Launched in 1937, HMS Maori saw action in the Mediterranean, Norwegian campaign, Atlantic convoys and North Sea duties prior to returning back to the Mediterranean in order to attack and Rommel’s supply lines and assist in the defence of Malta. In fact it was the HMS Maori that established radar contact with the Bismarck and brought about the ultimate destruction of that ship in early 1941.
On the morning of February 12th at 02:00AM when she was moored at the entrance to the dockyard Creek she received a direct hit as a bomb exploded in her engine room.
From the exit point we head out across rock strewn seabed for approximately 120 metres until we come across a very small drop off down to a sandy seabed at 9 metres, almost immediately we notice that the entire port side has been engulfed by a sandy slope and is, therefore lost to view. What remains of the bows and part of the starboard side are, however, available for close inspection.
We then discover what is left of the windlass and a certain amount of anchor chain. Astern of this, at deck level, are twin bollards, on both side of the vessel, and then some form of splash guard stretches right across the deck. Close to this is a hatch and the framework on which the forward gun was mounted.

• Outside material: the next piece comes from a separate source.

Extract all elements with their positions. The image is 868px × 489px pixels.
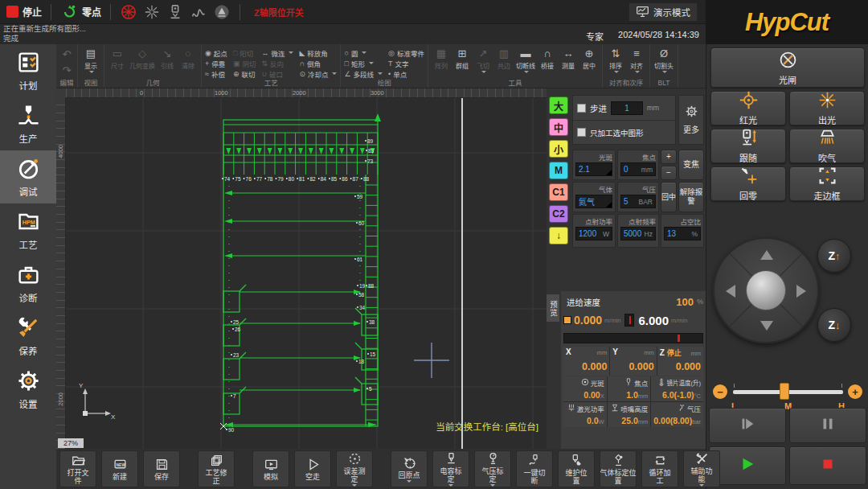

The sides of the wreck are well rusted through enabling us to swim in and out. For more info click here
Very nice dive but as I was used to diving in the tropics I was thinking that I could go with my shorts and usual rashvest but I was at times literally freezing my gonads off as the temperature went down to 24 degrees Celsius from the ambient surface temperature of 35. There was not much life in the wreck and no corals either and as you can see from the pics above the visibility was not great as well.